↓↓↓

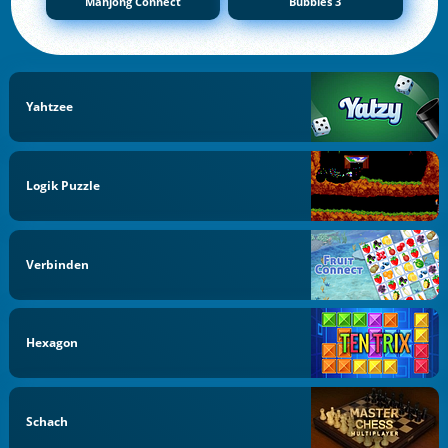
Mahjong Connect
Bubbles 3
Yahtzee
Logik Puzzle
Verbinden
Hexagon
Schach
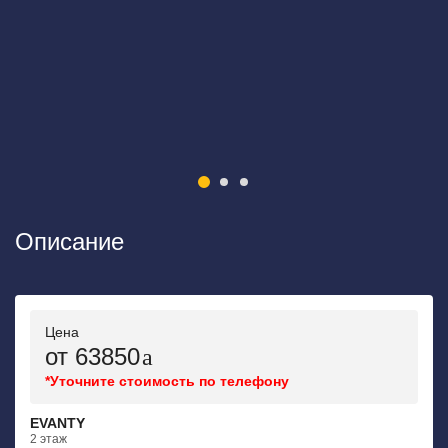
Описание
Цена
от 63850
*Уточните стоимость по телефону
EVANTY
2 этаж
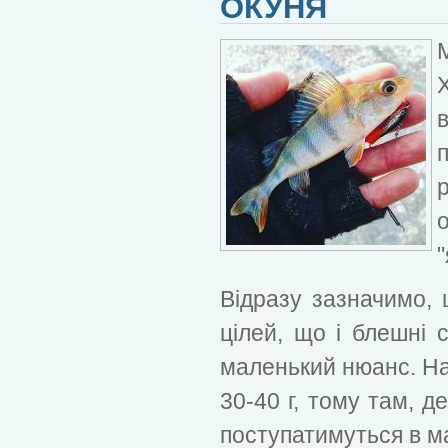
ОКУНЯ
"
Відразу зазначимо, 
цілей, що і блешні с
маленький нюанс. На
30-40 г, тому там, д
поступатимуться в ма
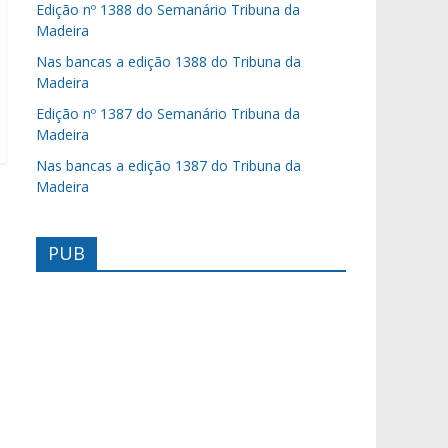
Edição nº 1388 do Semanário Tribuna da
Madeira
Nas bancas a edição 1388 do Tribuna da
Madeira
Edição nº 1387 do Semanário Tribuna da
Madeira
Nas bancas a edição 1387 do Tribuna da
Madeira
PUB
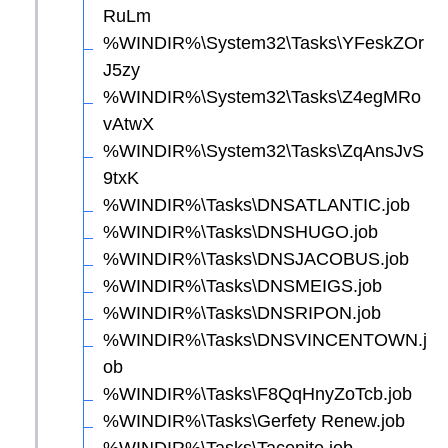
RuLm
%WINDIR%\System32\Tasks\YFeskZOr
J5zy
%WINDIR%\System32\Tasks\Z4egMRo
vAtwX
%WINDIR%\System32\Tasks\ZqAnsJvS
9txK
%WINDIR%\Tasks\DNSATLANTIC.job
%WINDIR%\Tasks\DNSHUGO.job
%WINDIR%\Tasks\DNSJACOBUS.job
%WINDIR%\Tasks\DNSMEIGS.job
%WINDIR%\Tasks\DNSRIPON.job
%WINDIR%\Tasks\DNSVINCENTOWN.j
ob
%WINDIR%\Tasks\F8QqHnyZoTcb.job
%WINDIR%\Tasks\Gerfety Renew.job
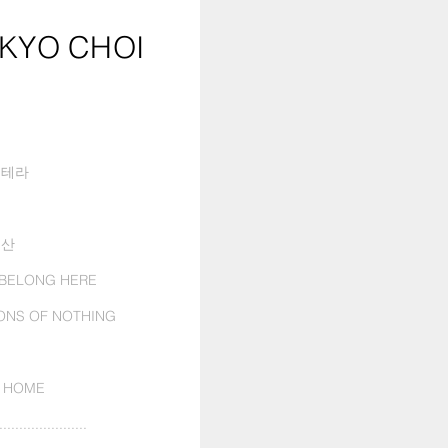
KYO CHOI
스테라
이
생산
 BELONG HERE
ONS OF NOTHING
 HOME
......................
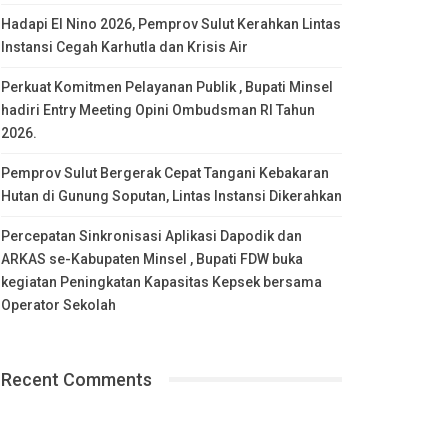
Hadapi El Nino 2026, Pemprov Sulut Kerahkan Lintas
Instansi Cegah Karhutla dan Krisis Air
Perkuat Komitmen Pelayanan Publik , Bupati Minsel
hadiri Entry Meeting Opini Ombudsman RI Tahun
2026.
Pemprov Sulut Bergerak Cepat Tangani Kebakaran
Hutan di Gunung Soputan, Lintas Instansi Dikerahkan
Percepatan Sinkronisasi Aplikasi Dapodik dan
ARKAS se-Kabupaten Minsel , Bupati FDW buka
kegiatan Peningkatan Kapasitas Kepsek bersama
Operator Sekolah
Recent Comments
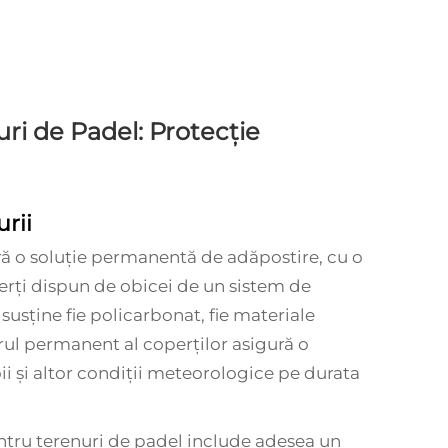
ri de Padel: Protecție
urii
eră o soluție permanentă de adăpostire, cu o
perți dispun de obicei de un sistem de
 susține fie policarbonat, fie materiale
rul permanent al coperților asigură o
ii și altor condiții meteorologice pe durata
entru terenuri de padel include adesea un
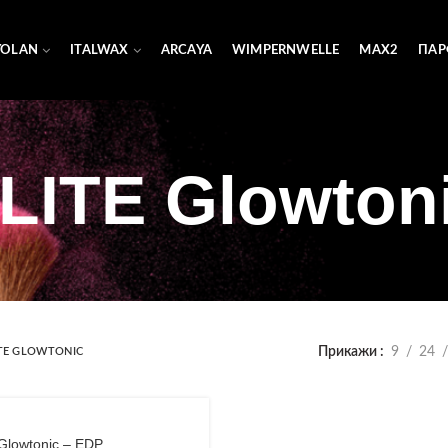
YOLAN
ITALWAX
ARCAYA
WIMPERNWELLE
MAX2
ПАР
LITE Glowton
Прикажи
9
24
ITE GLOWTONIC
Glowtonic – EDP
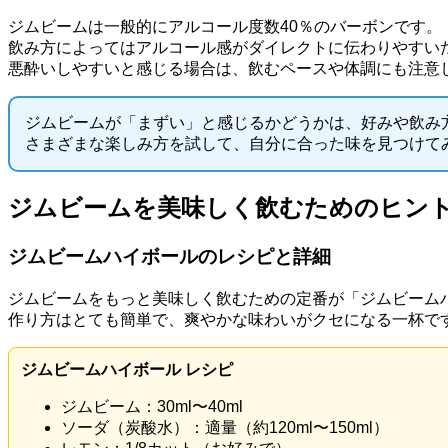
ジムビームは一般的にアルコール度数40％のバーボンです。
飲み方によってはアルコール感がダイレクトに伝わりやすい
悪酔いしやすいと感じる場合は、飲むペースや体調にも注意
ジムビームが「まずい」と感じるかどうかは、好みや飲み
さまざまな楽しみ方を試して、自分に合った味を見つけて
ジムビームを美味しく飲むためのヒン
ジムビームハイボールのレシピと詳細
ジムビームをもっと美味しく飲むための定番が「ジムビーム
作り方はとても簡単で、爽やかな味わいがクセになる一杯で
ジムビームハイボール レシピ
ジムビーム：30ml〜40ml
ソーダ（炭酸水）：適量（約120ml〜150ml）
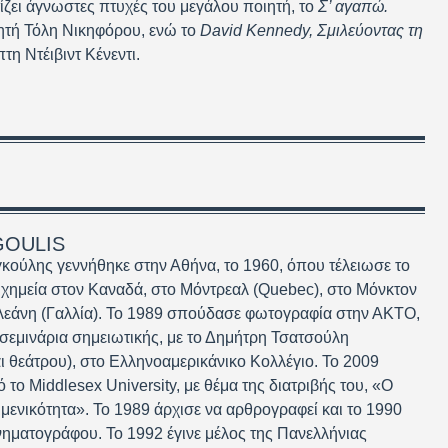
ζει άγνωστες πτυχές του μεγάλου ποιητή, το
Σ’ αγαπώ.
ητή Τόλη Νικηφόρου, ενώ το
David Kennedy, Σμιλεύοντας τη
τη Ντέιβιντ Κένεντι.
GOULIS
ούλης γεννήθηκε στην Αθήνα, το 1960, όπου τέλειωσε το
 χημεία στον Καναδά, στο Μόντρεαλ (Quebec), στο Μόνκτον
λεάνη (Γαλλία). Το 1989 σπούδασε φωτογραφία στην ΑΚΤΟ,
εμινάρια σημειωτικής, με το Δημήτρη Τσατσούλη
ι θεάτρου), στο Ελληνοαμερικάνικο Κολλέγιο. Το 2009
ό το Middlesex University, με θέμα της διατριβής του, «Ο
ιμενικότητα». Το 1989 άρχισε να αρθρογραφεί και το 1990
κινηματογράφου. Το 1992 έγινε μέλος της Πανελλήνιας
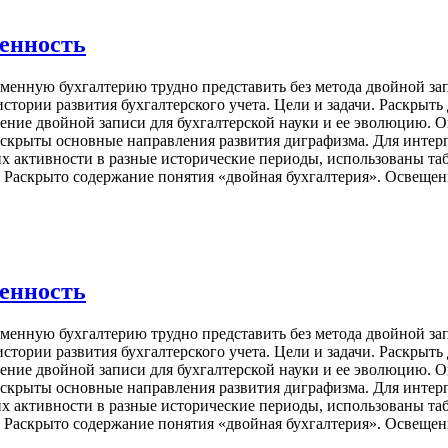
менность
менную бухгалтерию трудно представить без метода двойной за
тории развития бухгалтерского учета. Цели и задачи. Раскрыть 
чение двойной записи для бухгалтерской науки и ее эволюцию. 
аскрыты основные направления развития диграфизма. Для интер
их активности в разные исторические периоды, использованы т
Раскрыто содержание понятия «двойная бухгалтерия». Освещены
менность
менную бухгалтерию трудно представить без метода двойной за
тории развития бухгалтерского учета. Цели и задачи. Раскрыть 
чение двойной записи для бухгалтерской науки и ее эволюцию. 
аскрыты основные направления развития диграфизма. Для интер
их активности в разные исторические периоды, использованы т
Раскрыто содержание понятия «двойная бухгалтерия». Освещены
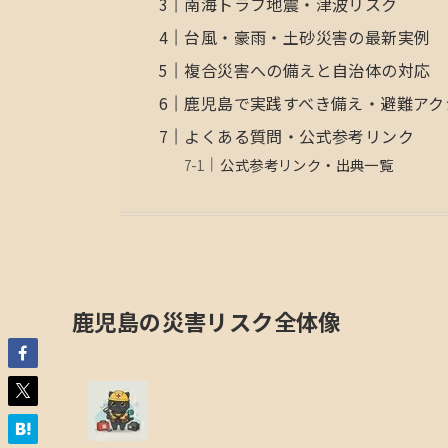
南海トラフ地震・津波リスク
台風・豪雨・土砂災害の最新実例
複合災害への備えと自治体の対応
鹿児島で実践すべき備え・避難アク
よくある質問・公式参考リンク
公式参考リンク・出典一覧
鹿児島の災害リスク全体像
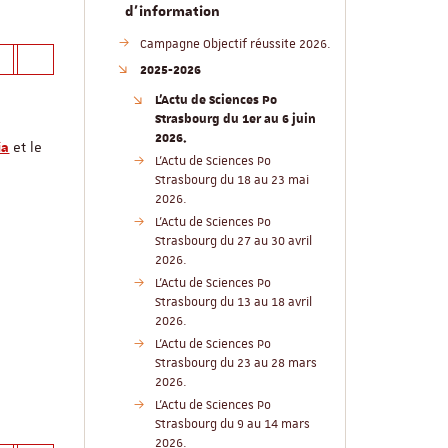
d'information
Campagne Objectif réussite 2026.
2025-2026
L'Actu de Sciences Po
Strasbourg du 1er au 6 juin
2026.
et le
ia
L'Actu de Sciences Po
Strasbourg du 18 au 23 mai
2026.
L'Actu de Sciences Po
Strasbourg du 27 au 30 avril
2026.
L'Actu de Sciences Po
Strasbourg du 13 au 18 avril
2026.
L'Actu de Sciences Po
Strasbourg du 23 au 28 mars
2026.
L'Actu de Sciences Po
Strasbourg du 9 au 14 mars
2026.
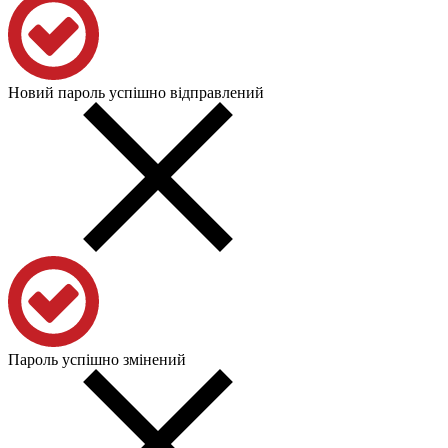
Новий пароль успішно відправлений
Пароль успішно змінений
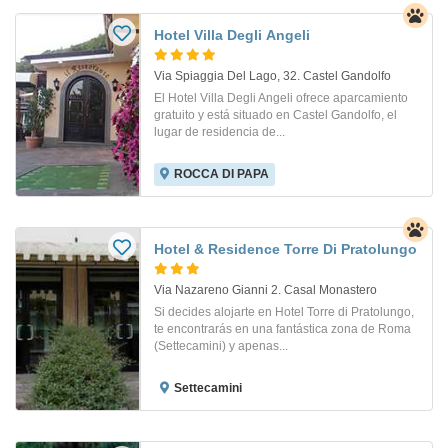
Hotel Villa Degli Angeli
Via Spiaggia Del Lago, 32. Castel Gandolfo
El Hotel Villa Degli Angeli ofrece aparcamiento
gratuito y está situado en Castel Gandolfo, el
lugar de residencia de...
ROCCA DI PAPA
Hotel & Residence Torre Di Pratolungo
Via Nazareno Gianni 2. Casal Monastero
Si decides alojarte en Hotel Torre di Pratolungo,
te encontrarás en una fantástica zona de Roma
(Settecamini) y apenas...
Settecamini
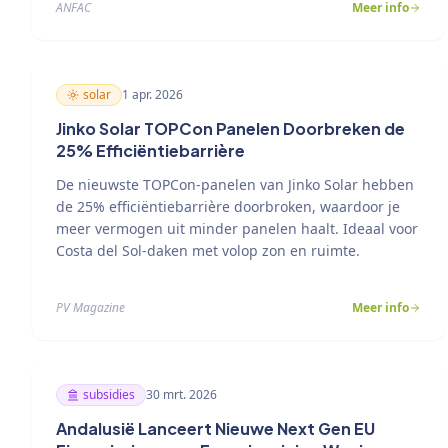
ANFAC
Meer info
solar
1 apr. 2026
Jinko Solar TOPCon Panelen Doorbreken de
25% Efficiëntiebarrière
De nieuwste TOPCon-panelen van Jinko Solar hebben
de 25% efficiëntiebarrière doorbroken, waardoor je
meer vermogen uit minder panelen haalt. Ideaal voor
Costa del Sol-daken met volop zon en ruimte.
PV Magazine
Meer info
subsidies
30 mrt. 2026
Andalusië Lanceert Nieuwe Next Gen EU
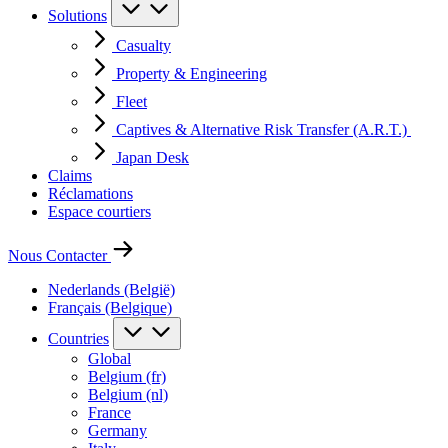
Solutions
Casualty
Property & Engineering
Fleet
Captives & Alternative Risk Transfer (A.R.T.)
Japan Desk
Claims
Réclamations
Espace courtiers
Nous Contacter
Nederlands (België)
Français (Belgique)
Countries
Global
Belgium (fr)
Belgium (nl)
France
Germany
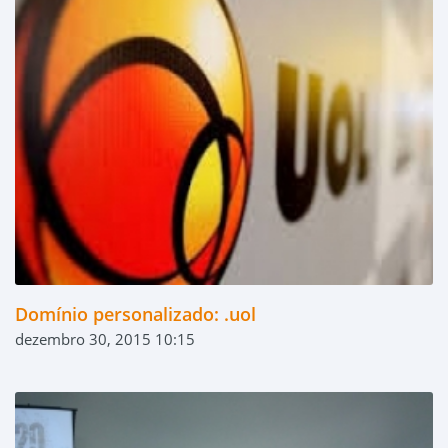
Domínio personalizado: .uol
dezembro 30, 2015 10:15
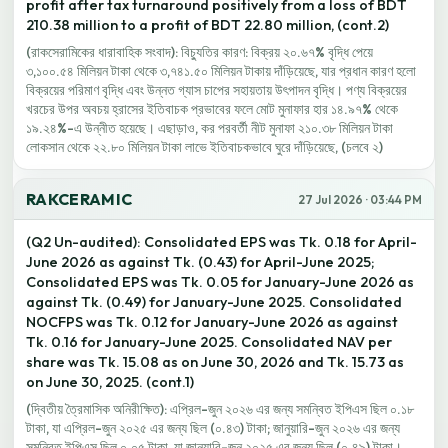
profit after tax turnaround positively from a loss of BDT
210.38 million to a profit of BDT 22.80 million, (cont.2)
(রাকসেরামিকের ধারাবাহিক সংবাদ): বিচ্যুতির কারণ: বিক্রয় ২০.৬৭% বৃদ্ধি পেয়ে
৩,১০০.৫৪ মিলিয়ন টাকা থেকে ৩,৭৪১.৫০ মিলিয়ন টাকায় দাঁড়িয়েছে, যার প্রধান কারণ হলো
বিক্রয়ের পরিমাণ বৃদ্ধি এবং উন্নত গ্যাস চাপের সহায়তায় উৎপাদন বৃদ্ধি। পণ্য বিক্রয়ের
খরচের উপর অবচয় হ্রাসের ইতিবাচক প্রভাবের ফলে মোট মুনাফার হার ১৪.৯৭% থেকে
১৯.২৪%-এ উন্নীত হয়েছে। এছাড়াও, কর পরবর্তী নীট মুনাফা ২১০.৩৮ মিলিয়ন টাকা
লোকসান থেকে ২২.৮০ মিলিয়ন টাকা লাভে ইতিবাচকভাবে ঘুরে দাঁড়িয়েছে, (চলবে ২)
RAKCERAMIC
27 Jul 2026 · 03:44 PM
(Q2 Un-audited): Consolidated EPS was Tk. 0.18 for April-
June 2026 as against Tk. (0.43) for April-June 2025;
Consolidated EPS was Tk. 0.05 for January-June 2026 as
against Tk. (0.49) for January-June 2025. Consolidated
NOCFPS was Tk. 0.12 for January-June 2026 as against
Tk. 0.16 for January-June 2025. Consolidated NAV per
share was Tk. 15.08 as on June 30, 2026 and Tk. 15.73 as
on June 30, 2025. (cont.1)
(দ্বিতীয় ত্রৈমাসিক অনিরীক্ষিত): এপ্রিল-জুন ২০২৬ এর জন্য সমন্বিত ইপিএস ছিল ০.১৮
টাকা, যা এপ্রিল-জুন ২০২৫ এর জন্য ছিল (০.৪৩) টাকা; জানুয়ারি-জুন ২০২৬ এর জন্য
সমন্বিত ইপিএস ছিল ০.০৫ টাকা, যা জানুয়ারি-জুন ২০২৫ এর জন্য ছিল (০.৪৯) টাকা।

↑↑↑

Pictures stay out. Print the data exactly, from its first line through the line containing "Pemprov Sulut Bergerak".

Mahjong Connect
Bubbles 3
Yahtzee
Logik Puzzle
Verbinden
Hexagon
Schach
Описание
Цена
от 63850
*Уточните стоимость по телефону
EVANTY
2 этаж
ОКУНЯ
"
Відразу зазначимо, 
цілей, що і блешні с
маленький нюанс. На
30-40 г, тому там, д
поступатимуться в ма
Edição nº 1388 do Semanário Tribuna da
Madeira
Nas bancas a edição 1388 do Tribuna da
Madeira
Edição nº 1387 do Semanário Tribuna da
Madeira
Nas bancas a edição 1387 do Tribuna da
Madeira
PUB
RuLm
%WINDIR%\System32\Tasks\YFeskZOr
J5zy
%WINDIR%\System32\Tasks\Z4egMRo
vAtwX
%WINDIR%\System32\Tasks\ZqAnsJvS
9txK
%WINDIR%\Tasks\DNSATLANTIC.job
%WINDIR%\Tasks\DNSHUGO.job
%WINDIR%\Tasks\DNSJACOBUS.job
%WINDIR%\Tasks\DNSMEIGS.job
%WINDIR%\Tasks\DNSRIPON.job
%WINDIR%\Tasks\DNSVINCENTOWN.j
ob
%WINDIR%\Tasks\F8QqHnyZoTcb.job
%WINDIR%\Tasks\Gerfety Renew.job
KYO CHOI
스테라
이
생산
 BELONG HERE
ONS OF NOTHING
 HOME
......................
Hadapi El Nino 2026, Pemprov Sulut Kerahkan Lintas
Instansi Cegah Karhutla dan Krisis Air
Perkuat Komitmen Pelayanan Publik , Bupati Minsel
hadiri Entry Meeting Opini Ombudsman RI Tahun
2026.
Pemprov Sulut Bergerak Cepat Tangani Kebakaran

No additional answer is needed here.